Am I kind to strangers and those who seem alone and not part of the group?
Have I given thanks to God for the blessings of my life…my family, food, shelter, good health, and my many talents?
Click here for an Examination of Conscience based on Catholic Social Teaching.
Act of Contrition
My God, I am sorry for my sins with all my heart. In choosing to do wrong and failing to do good, I have sinned against you whom I should love above all things. I firmly intend, with your help, to do penance, to sin no more, and to avoid whatever leads me to sin. Our Savior Jesus Christ suffered and died for us. In His name, my God, have mercy. Amen.
About the Sacrament
The Sacrament of Reconciliation must be seen within the context of a conversion from sin and a turn to God. Peter wept bitterly over his triple denial of Christ but received the grace of conversion and expressed it with a threefold confession of love for Jesus (cf. Lk 22:54- 62; Jn 21:15-19). Paul was converted from persecuting Christians to becoming one of the greatest disciples of Christ who ever lived (cf. Acts 9:1-31). These moments of conversion were only the beginning of their lifelong commitment to living in fidelity to the Gospel of Jesus Christ.

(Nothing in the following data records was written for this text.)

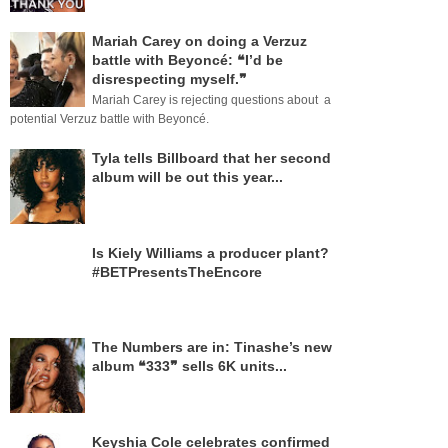
Mariah Carey on doing a Verzuz
battle with Beyoncé: ❝I’d be
disrespecting myself.❞
Mariah Carey is rejecting questions about a
potential Verzuz battle with Beyoncé.
Tyla tells Billboard that her second
album will be out this year...
Is Kiely Williams a producer plant?
#BETPresentsTheEncore
The Numbers are in: Tinashe’s new
album ❝333❞ sells 6K units...
Keyshia Cole celebrates confirmed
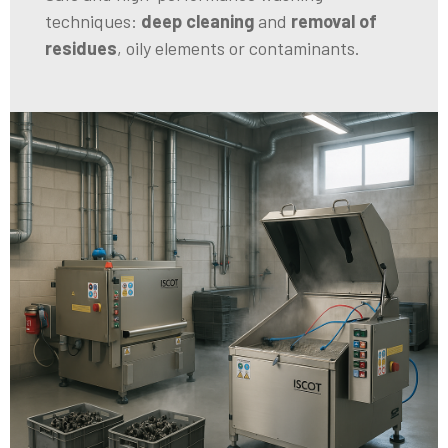
techniques:
deep cleaning
and
removal of
residues
, oily elements or contaminants.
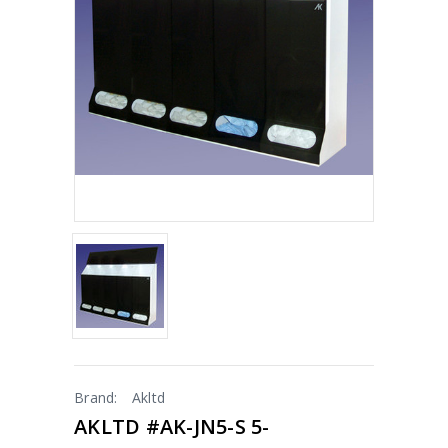
Brand:
Akltd
AKLTD #AK-JN5-S 5-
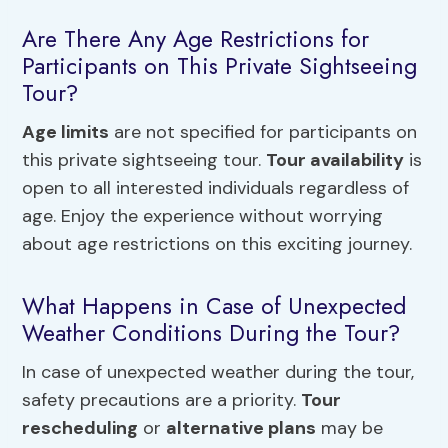
Are There Any Age Restrictions for
Participants on This Private Sightseeing
Tour?
Age limits
are not specified for participants on
this private sightseeing tour.
Tour availability
is
open to all interested individuals regardless of
age. Enjoy the experience without worrying
about age restrictions on this exciting journey.
What Happens in Case of Unexpected
Weather Conditions During the Tour?
In case of unexpected weather during the tour,
safety precautions are a priority.
Tour
rescheduling
or
alternative plans
may be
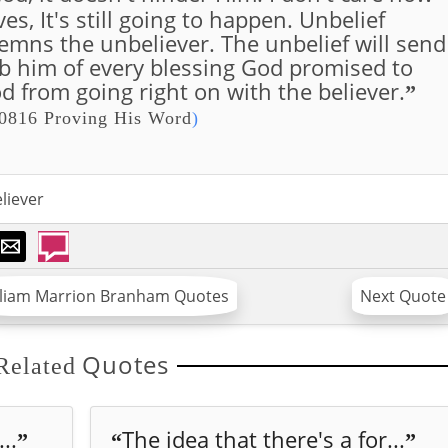
s, It's still going to happen. Unbelief
emns the unbeliever. The unbelief will send
 rob him of every blessing God promised to
d from going right on with the believer.
”
0816 Proving His Word
)
liever
lliam Marrion Branham Quotes
Next Quote
Quotes
Related
..
The idea that there's a for...
”
“
”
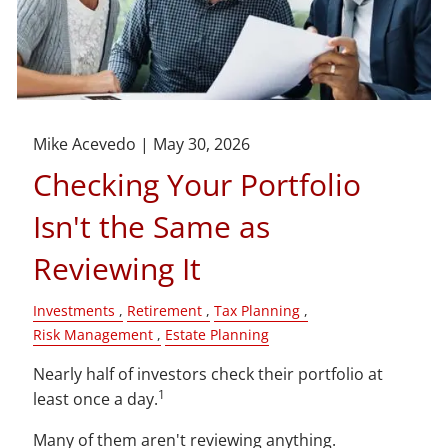
Mike Acevedo |
May 30, 2026
Checking Your Portfolio
Isn't the Same as
Reviewing It
Investments
Retirement
Tax Planning
Risk Management
Estate Planning
Nearly half of investors check their portfolio at
1
least once a day.
Many of them aren't reviewing anything.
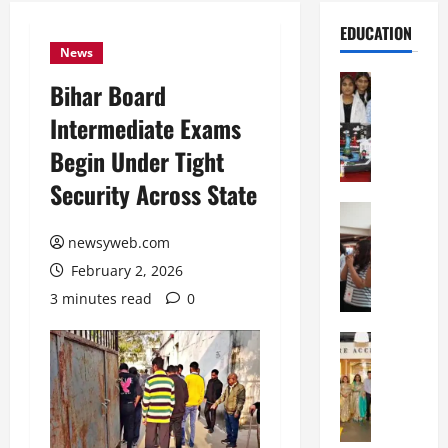
EDUCATION
News
Education
Bihar Board
G
Intermediate Exams
l
o
Begin Under Tight
b
Security Across State
a
l
Education
N
V
newsyweb.com
I
i
February 2, 2026
F
s
T
t
3 minutes read
0
P
a
a
Education
:
C
t
C
h
n
e
i
a
l
t
O
e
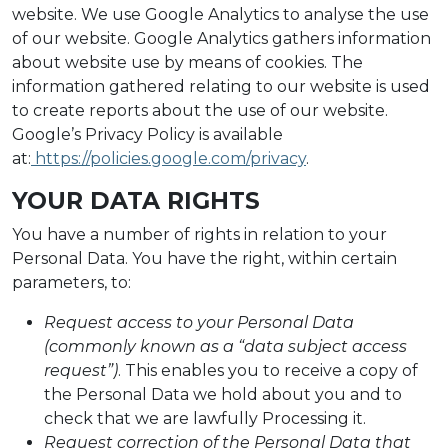
website. We use Google Analytics to analyse the use
of our website. Google Analytics gathers information
about website use by means of cookies. The
information gathered relating to our website is used
to create reports about the use of our website.
Google’s Privacy Policy is available
at:
https://policies.google.com/privacy
.
YOUR DATA RIGHTS
You have a number of rights in relation to your
Personal Data. You have the right, within certain
parameters, to:
Request access to your Personal Data
(commonly known as a “data subject access
request”)
. This enables you to receive a copy of
the Personal Data we hold about you and to
check that we are lawfully Processing it.
Request correction of the Personal Data that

Sin harms our relationship with God and damages our communion with the Church. Conversion of heart is the beginning of our journey back to God. Liturgically this happens in the Sacrament of Reconciliation. In the history of the Church, this Sacrament has been celebrated in different ways. Beneath the changes, there have always been two essentials: the acts of the penitent and the acts of Christ through the ministry of the Church. Both go hand in hand. Conversion must involve a change of heart as well as a change of actions. Neither is possible without God’s grace.